▶ [Work required]:
All lines from the entries below that contain the string "iPhone" should be copied out.

▶ [The input]:
--- START ---

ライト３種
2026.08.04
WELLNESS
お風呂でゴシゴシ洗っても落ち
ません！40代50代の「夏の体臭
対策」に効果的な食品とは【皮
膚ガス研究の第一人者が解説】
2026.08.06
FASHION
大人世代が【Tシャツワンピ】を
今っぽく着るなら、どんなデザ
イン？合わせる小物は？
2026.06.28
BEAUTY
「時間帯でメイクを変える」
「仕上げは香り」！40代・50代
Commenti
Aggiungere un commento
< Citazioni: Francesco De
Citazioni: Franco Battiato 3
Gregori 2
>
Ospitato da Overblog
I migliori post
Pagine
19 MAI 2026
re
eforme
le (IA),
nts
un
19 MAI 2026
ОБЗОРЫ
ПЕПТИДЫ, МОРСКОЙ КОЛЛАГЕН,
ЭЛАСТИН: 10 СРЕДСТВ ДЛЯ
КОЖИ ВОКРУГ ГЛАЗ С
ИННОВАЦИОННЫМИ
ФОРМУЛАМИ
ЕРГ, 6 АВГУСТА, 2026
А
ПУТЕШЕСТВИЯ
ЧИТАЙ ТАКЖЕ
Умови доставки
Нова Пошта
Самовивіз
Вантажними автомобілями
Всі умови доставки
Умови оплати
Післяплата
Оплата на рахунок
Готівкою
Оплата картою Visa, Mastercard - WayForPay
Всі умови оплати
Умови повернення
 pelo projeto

--- END ---
--- START ---

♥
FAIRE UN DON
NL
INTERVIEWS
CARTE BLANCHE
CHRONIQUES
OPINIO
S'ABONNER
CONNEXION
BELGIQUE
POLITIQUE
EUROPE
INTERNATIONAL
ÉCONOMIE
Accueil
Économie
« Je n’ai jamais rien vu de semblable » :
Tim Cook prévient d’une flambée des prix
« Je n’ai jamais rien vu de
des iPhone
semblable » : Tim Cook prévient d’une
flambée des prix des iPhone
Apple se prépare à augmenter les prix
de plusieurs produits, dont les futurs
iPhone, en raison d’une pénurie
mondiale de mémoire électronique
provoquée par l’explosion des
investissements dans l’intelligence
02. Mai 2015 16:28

--- END ---
--- START ---

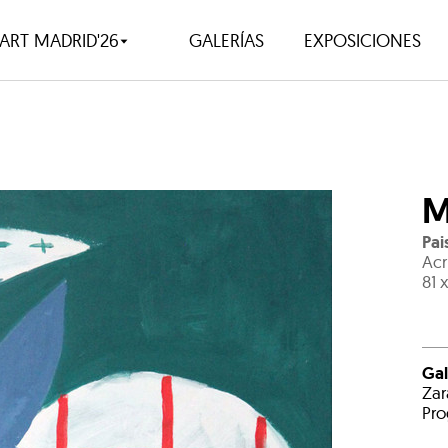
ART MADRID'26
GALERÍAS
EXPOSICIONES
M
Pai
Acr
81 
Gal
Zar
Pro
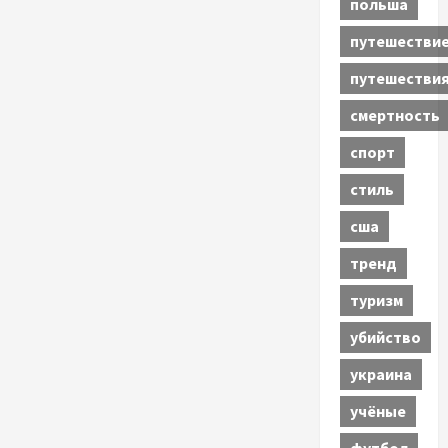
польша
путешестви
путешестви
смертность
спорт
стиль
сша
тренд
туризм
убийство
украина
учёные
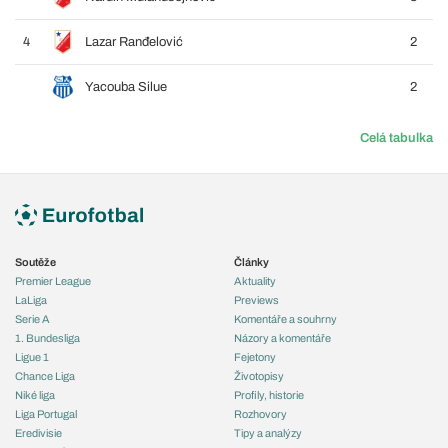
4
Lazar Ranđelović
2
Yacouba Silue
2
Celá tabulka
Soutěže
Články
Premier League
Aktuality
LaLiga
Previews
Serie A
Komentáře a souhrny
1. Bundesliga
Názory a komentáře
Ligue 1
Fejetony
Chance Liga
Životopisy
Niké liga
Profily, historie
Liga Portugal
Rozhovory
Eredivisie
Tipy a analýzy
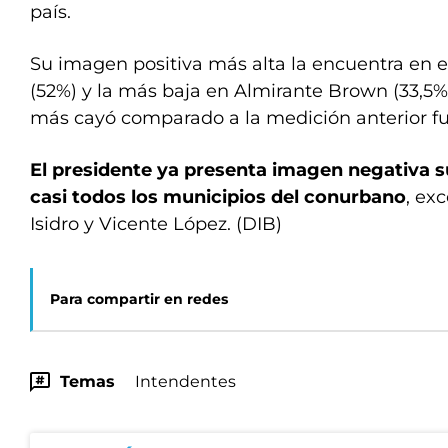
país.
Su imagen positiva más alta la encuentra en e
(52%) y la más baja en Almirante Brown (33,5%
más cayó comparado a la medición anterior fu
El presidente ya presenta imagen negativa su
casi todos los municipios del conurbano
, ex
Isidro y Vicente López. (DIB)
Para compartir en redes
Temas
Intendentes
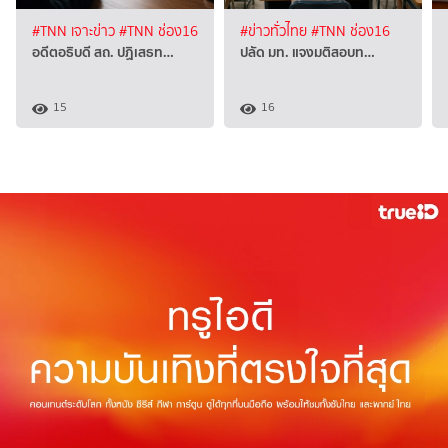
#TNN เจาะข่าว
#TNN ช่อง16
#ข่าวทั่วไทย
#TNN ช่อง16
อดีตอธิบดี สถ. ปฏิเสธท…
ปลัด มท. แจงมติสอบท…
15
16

--- END ---

▶ [Response]:
des iPhone
flambée des prix des iPhone
iPhone, en raison d’une pénurie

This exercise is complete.